After 20 years in data centers, you might think I hang out on the bleeding edge with liquid-cooled chips, servers immersed in mineral oil, and computers singing “Daisy Bell” in three-part harmony. But the reality is I still spend most of my time in spaces that are struggling with the basics of air management and proper temperature control.
It’s not because my clients are backwards. On the contrary, I am fortunate enough to work with some of the largest and smartest government agencies, colo providers, and internet service providers (ISPs) in the states and around the globe. Instead, these otherwise forward-thinking operators have existing brick and mortar points of presence (PoPs) that simply have to be accommodated due to financial, geographic, and sundry other restraints.
For example, a certain tax collection agency has two major data centers with the same challenges all older enterprise data centers experience. And while a new facility might be ideal, a group of 535 pontificators have to be wrangled in order to approve such an expenditure. But in a swamp-like environment, funding doesn’t come easy.
But before we dive in deeper, let’s set a baseline for our design mindset.
- Recognize the recommended
- Advance the allowed
- Separate the streams
The “recommended” are the ASHRAE Recommended Thermal Guidelinesi. The recommended ranges should not be a matter of debate any longer. The “allowed” are the limits set by the ASHRAE Allowed Thermal Guidelines. We should strive to approach these boundaries sooner instead of later.
And the “streams” we must separate are those in and out of the IT rack. And the only way to absolutely guarantee that air streams don’t mix is to provide physical demarcation, be it curtains, walls, chimneys, or other … pick your poison and employ it.

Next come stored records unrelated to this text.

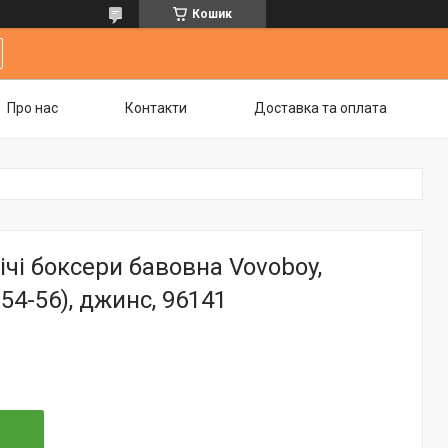
Кошик
Про нас
Контакти
Доставка та оплата
ічі боксери бавовна Vovoboy,
54-56), джинс, 96141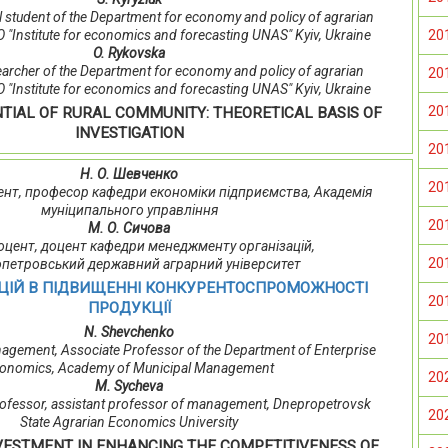
l student of the Department for economy and policy of agrarian
20
 "Institute for economics and forecasting UNAS" Kyiv, Ukraine
O. Rykovska
searcher of the Department for economy and policy of agrarian
20
 "Institute for economics and forecasting UNAS" Kyiv, Ukraine
20
TIAL OF RURAL COMMUNITY: THEORETICAL BASIS OF
INVESTIGATION
20
Н. О. Шевченко
20
оцент, професор кафедри економіки підприємства, Академія
муніципального управління
20
М. О. Сичова
, доцент, доцент кафедри менеджменту організацій,
20
опетровський державний аграрний університет
ИЦІЙ В ПІДВИЩЕННІ КОНКУРЕНТОСПРОМОЖНОСТІ
20
ПРОДУКЦІЇ
N. Shevchenko
20
nagement, Associate Professor of the Department of Enterprise
onomics, Academy of Municipal Management
20
M. Sychevа
professor, assistant professor of management, Dnepropetrovsk
20
State Agrarian Economics University
NVESTMENT IN ENHANCING THE COMPETITIVENESS OF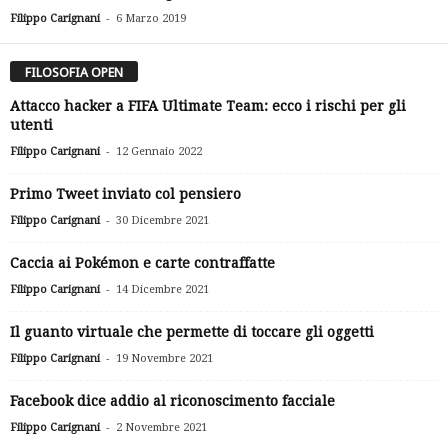
-
Filippo Carignani
6 Marzo 2019
FILOSOFIA OPEN
Attacco hacker a FIFA Ultimate Team: ecco i rischi per gli
utenti
-
Filippo Carignani
12 Gennaio 2022
Primo Tweet inviato col pensiero
-
Filippo Carignani
30 Dicembre 2021
Caccia ai Pokémon e carte contraffatte
-
Filippo Carignani
14 Dicembre 2021
Il guanto virtuale che permette di toccare gli oggetti
-
Filippo Carignani
19 Novembre 2021
Facebook dice addio al riconoscimento facciale
-
Filippo Carignani
2 Novembre 2021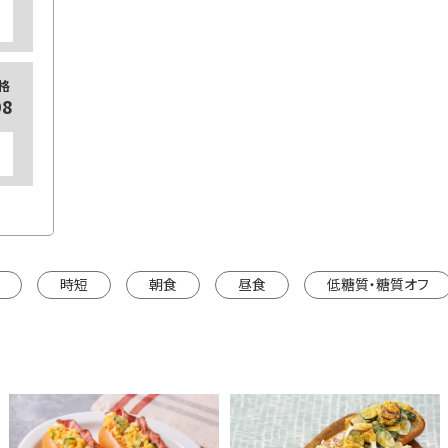
カートに入れる
通常価格
5袋
【定期
格
¥1,404
98
500
カートに入れる
※カートは別ウインドウで開きます。
※カートは
時短
朝食
昼食
低糖質・糖質オフ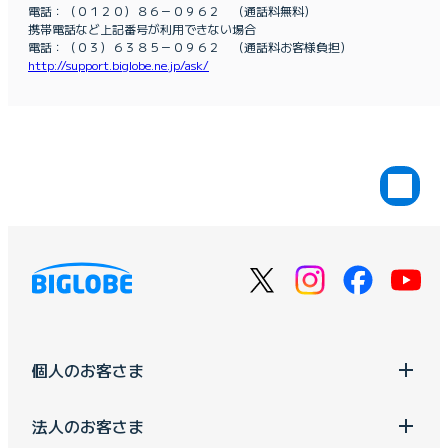
電話：（０１２０）８６－０９６２ （通話料無料）
携帯電話など上記番号が利用できない場合
電話：（０３）６３８５－０９６２ （通話料お客様負担）
http://support.biglobe.ne.jp/ask/
個人のお客さま
法人のお客さま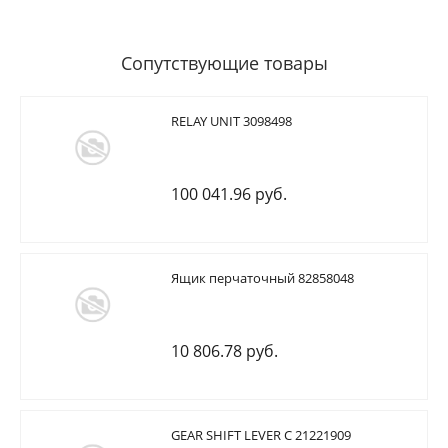
Сопутствующие товары
RELAY UNIT 3098498
100 041.96 руб.
Ящик перчаточный 82858048
10 806.78 руб.
GEAR SHIFT LEVER C 21221909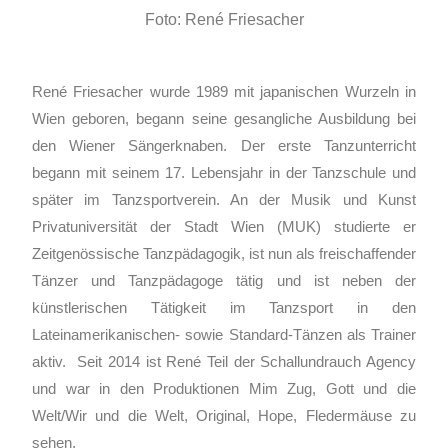
Foto: René Friesacher
René Friesacher wurde 1989 mit japanischen Wurzeln in
Wien geboren, begann seine gesangliche Ausbildung bei
den Wiener Sängerknaben. Der erste Tanzunterricht
begann mit seinem 17. Lebensjahr in der Tanzschule und
später im Tanzsportverein. An der Musik und Kunst
Privatuniversität der Stadt Wien (MUK) studierte er
Zeitgenössische Tanzpädagogik, ist nun als freischaffender
Tänzer und Tanzpädagoge tätig und ist neben der
künstlerischen Tätigkeit im Tanzsport in den
Lateinamerikanischen- sowie Standard-Tänzen als Trainer
aktiv. Seit 2014 ist René Teil der Schallundrauch Agency
und war in den Produktionen Mim Zug, Gott und die
Welt/Wir und die Welt, Original, Hope, Fledermäuse zu
sehen.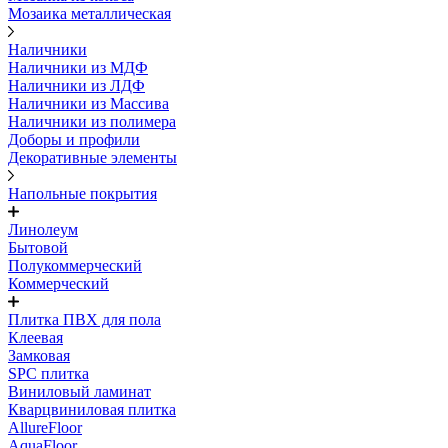
Мозаика металлическая
Наличники
Наличники из МДФ
Наличники из ЛДФ
Наличники из Массива
Наличники из полимера
Доборы и профили
Декоративные элементы
Напольные покрытия
Линолеум
Бытовой
Полукоммерческий
Коммерческий
Плитка ПВХ для пола
Клеевая
Замковая
SPC плитка
Виниловый ламинат
Кварцвиниловая плитка
AllureFloor
AquaFloor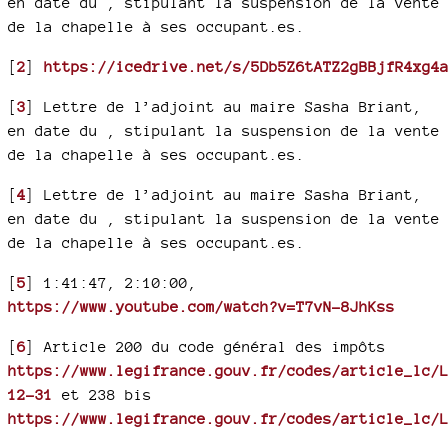
en date du , stipulant la suspension de la vente
de la chapelle à ses occupant.es.
[
2
]
https://icedrive.net/s/5Db5Z6tATZ2gBBjfR4xg4
[
3
]
Lettre de l’adjoint au maire Sasha Briant,
en date du , stipulant la suspension de la vente
de la chapelle à ses occupant.es.
[
4
]
Lettre de l’adjoint au maire Sasha Briant,
en date du , stipulant la suspension de la vente
de la chapelle à ses occupant.es.
[
5
]
1:41:47, 2:10:00,
https://www.youtube.com/watch?v=T7vN-8JhKss
[
6
]
Article 200 du code général des impôts
https://www.legifrance.gouv.fr/codes/article_lc/
12-31
et 238 bis
https://www.legifrance.gouv.fr/codes/article_lc/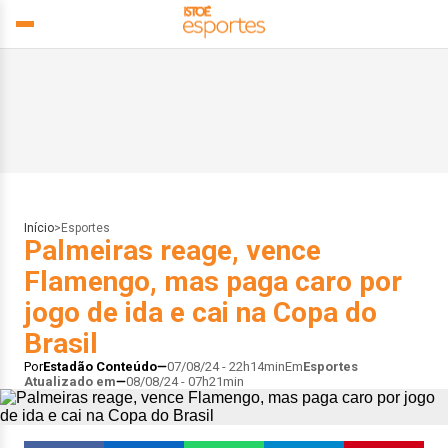
Início
>
Esportes
Palmeiras reage, vence
Flamengo, mas paga caro por
jogo de ida e cai na Copa do
Brasil
Por
Estadão Conteúdo
07/08/24 - 22h14min
Em
Esportes
Atualizado em
08/08/24 - 07h21min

Now back to our regularly scheduled programming.
When ASHRAE issued the revised environmental standards in 2008 — and then bumped them again in 2011 — those of us in the mission critical HVAC business expected IT spaces to start warming up. But while the Web 2.0 crowd has moved closer to the metaphorical equator, in general the enterprise data center of 2017 still feels pretty much like it did in 2007.
In part, this disparity can be attributed to the difference in their business priorities. The business of the ISPs and the “Keepers of the Cloud” is data center-centric. So their bottom line gets boosted when they aggressively standardize, virtualize, and optimize the IT environment and what is within. Simply put, if job one is to run the most efficient data center, then you exercise every option in your arsenal, and that includes pushing the environmental envelope.
But if your enterprise is something else — like manufacturing widgets, trading securities, or monitoring ISIS — then your data center plays a support role within the enterprise, and it therefore receives only the requisite attention it deserves. It’s just the price you pay when you are not sitting at the head of the table.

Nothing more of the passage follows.